+++ Material for the task +++

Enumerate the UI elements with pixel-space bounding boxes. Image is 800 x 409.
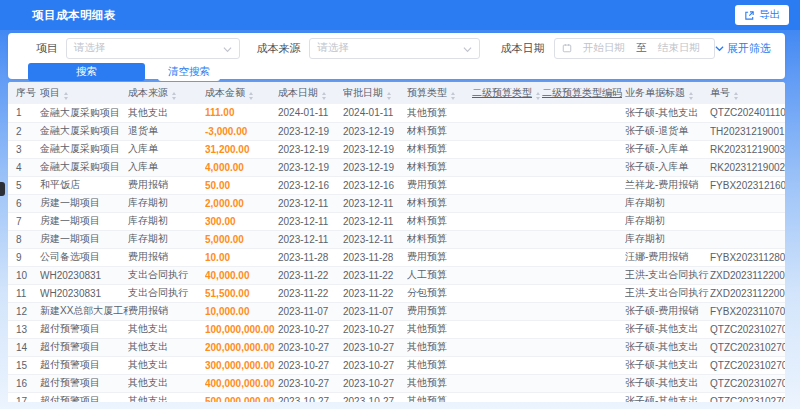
cell-document-no: RK20231219003: [710, 140, 785, 158]
cell-document-no: RK20231219002: [710, 158, 785, 176]
cell-index: 4: [8, 158, 40, 176]
cell-cost-amount: 10,000.00: [205, 302, 278, 320]
sort-icon[interactable]: [249, 92, 253, 100]
cell-document-no: TH20231219001: [710, 122, 785, 140]
cell-budget-type: 其他预算: [407, 356, 472, 374]
cell-cost-date: 2023-12-11: [278, 212, 343, 230]
cell-document-title: 张子硕-退货单: [625, 122, 710, 140]
cell-cost-source: 其他支出: [128, 338, 205, 356]
table-row: 10WH20230831支出合同执行40,000.002023-11-22202…: [8, 266, 785, 284]
cell-document-title: 张子硕-其他支出: [625, 392, 710, 402]
table-row: 11WH20230831支出合同执行51,500.002023-11-22202…: [8, 284, 785, 302]
column-header-project[interactable]: 项目: [40, 82, 128, 104]
cell-project: 金融大厦采购项目: [40, 140, 128, 158]
cell-approval-date: 2023-12-19: [343, 140, 407, 158]
start-date-placeholder: 开始日期: [576, 41, 633, 55]
column-label: 成本金额: [205, 87, 245, 98]
column-header-document-no[interactable]: 单号: [710, 82, 785, 104]
cell-cost-date: 2023-11-07: [278, 302, 343, 320]
calendar-icon: [562, 39, 572, 57]
cell-index: 7: [8, 212, 40, 230]
column-header-budget-type[interactable]: 预算类型: [407, 82, 472, 104]
column-header-document-title[interactable]: 业务单据标题: [625, 82, 710, 104]
column-header-secondary-budget-type[interactable]: 二级预算类型: [472, 82, 542, 104]
cell-secondary-budget-type-code: [542, 302, 625, 320]
cell-document-title: 王洪-支出合同执行: [625, 284, 710, 302]
cell-budget-type: 其他预算: [407, 392, 472, 402]
sort-icon[interactable]: [322, 92, 326, 100]
cell-index: 15: [8, 356, 40, 374]
column-header-approval-date[interactable]: 审批日期: [343, 82, 407, 104]
table-row: 8房建一期项目库存期初5,000.002023-12-112023-12-11材…: [8, 230, 785, 248]
table-header-row: 序号项目成本来源成本金额成本日期审批日期预算类型二级预算类型二级预算类型编码业务…: [8, 82, 785, 104]
project-select[interactable]: 请选择: [66, 38, 240, 59]
cell-cost-amount: 100,000,000.00: [205, 320, 278, 338]
cell-budget-type: 材料预算: [407, 194, 472, 212]
cell-approval-date: 2023-12-11: [343, 212, 407, 230]
cell-cost-amount: 40,000.00: [205, 266, 278, 284]
cost-source-filter-label: 成本来源: [256, 41, 300, 56]
table-row: 3金融大厦采购项目入库单31,200.002023-12-192023-12-1…: [8, 140, 785, 158]
filter-buttons-row: 搜索 清空搜索: [16, 63, 777, 81]
cell-document-title: 张子硕-入库单: [625, 140, 710, 158]
sort-icon[interactable]: [172, 92, 176, 100]
cell-document-title: 王洪-支出合同执行: [625, 266, 710, 284]
side-widget-tab[interactable]: [0, 182, 5, 196]
cell-secondary-budget-type: [472, 104, 542, 122]
cell-secondary-budget-type-code: [542, 320, 625, 338]
cell-secondary-budget-type: [472, 392, 542, 402]
table-row: 17超付预警项目其他支出500,000,000.002023-10-272023…: [8, 392, 785, 402]
cell-cost-source: 费用报销: [128, 302, 205, 320]
cell-document-title: 张子硕-费用报销: [625, 302, 710, 320]
cell-cost-source: 库存期初: [128, 230, 205, 248]
column-header-cost-date[interactable]: 成本日期: [278, 82, 343, 104]
cell-secondary-budget-type: [472, 122, 542, 140]
column-label: 序号: [16, 87, 36, 98]
cell-approval-date: 2023-12-19: [343, 122, 407, 140]
sort-icon[interactable]: [451, 92, 455, 100]
cell-index: 12: [8, 302, 40, 320]
table-row: 7房建一期项目库存期初300.002023-12-112023-12-11材料预…: [8, 212, 785, 230]
cell-secondary-budget-type: [472, 338, 542, 356]
column-label: 成本来源: [128, 87, 168, 98]
search-button[interactable]: 搜索: [28, 63, 145, 81]
cell-approval-date: 2023-10-27: [343, 338, 407, 356]
expand-filters-link[interactable]: 展开筛选: [715, 41, 771, 56]
column-header-cost-source[interactable]: 成本来源: [128, 82, 205, 104]
table-row: 16超付预警项目其他支出400,000,000.002023-10-272023…: [8, 374, 785, 392]
column-header-secondary-budget-type-code[interactable]: 二级预算类型编码: [542, 82, 625, 104]
cell-index: 16: [8, 374, 40, 392]
cost-date-range-input[interactable]: 开始日期 至 结束日期: [554, 38, 716, 59]
sort-icon[interactable]: [536, 92, 540, 100]
cell-budget-type: 费用预算: [407, 248, 472, 266]
export-button[interactable]: 导出: [735, 5, 789, 25]
sort-icon[interactable]: [387, 92, 391, 100]
cell-document-no: QTZC20231027002: [710, 392, 785, 402]
cell-project: 超付预警项目: [40, 320, 128, 338]
sort-icon[interactable]: [689, 92, 693, 100]
cell-cost-date: 2023-12-19: [278, 122, 343, 140]
sort-icon[interactable]: [64, 92, 68, 100]
cell-document-no: ZXD20231122001: [710, 284, 785, 302]
clear-search-button[interactable]: 清空搜索: [158, 63, 220, 81]
cell-project: 超付预警项目: [40, 338, 128, 356]
cell-cost-amount: 10.00: [205, 248, 278, 266]
table-row: 14超付预警项目其他支出200,000,000.002023-10-272023…: [8, 338, 785, 356]
cell-document-no: [710, 212, 785, 230]
cell-cost-date: 2024-01-11: [278, 104, 343, 122]
cell-index: 5: [8, 176, 40, 194]
project-filter-label: 项目: [36, 41, 58, 56]
cell-approval-date: 2024-01-11: [343, 104, 407, 122]
cell-secondary-budget-type: [472, 302, 542, 320]
cell-cost-date: 2023-10-27: [278, 338, 343, 356]
sort-icon[interactable]: [734, 92, 738, 100]
cell-secondary-budget-type-code: [542, 212, 625, 230]
column-header-cost-amount[interactable]: 成本金额: [205, 82, 278, 104]
cell-document-no: FYBX20231107001: [710, 302, 785, 320]
cell-secondary-budget-type: [472, 248, 542, 266]
cost-source-select[interactable]: 请选择: [309, 38, 479, 59]
cell-budget-type: 分包预算: [407, 284, 472, 302]
cell-cost-date: 2023-10-27: [278, 374, 343, 392]
cell-budget-type: 材料预算: [407, 158, 472, 176]
cell-document-title: 库存期初: [625, 212, 710, 230]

+++

What you need to do
For the word "材料预算", go through the records and show each line that carries it.

Response to this task
cell-budget-type: 材料预算: [407, 194, 472, 212]
cell-budget-type: 材料预算: [407, 158, 472, 176]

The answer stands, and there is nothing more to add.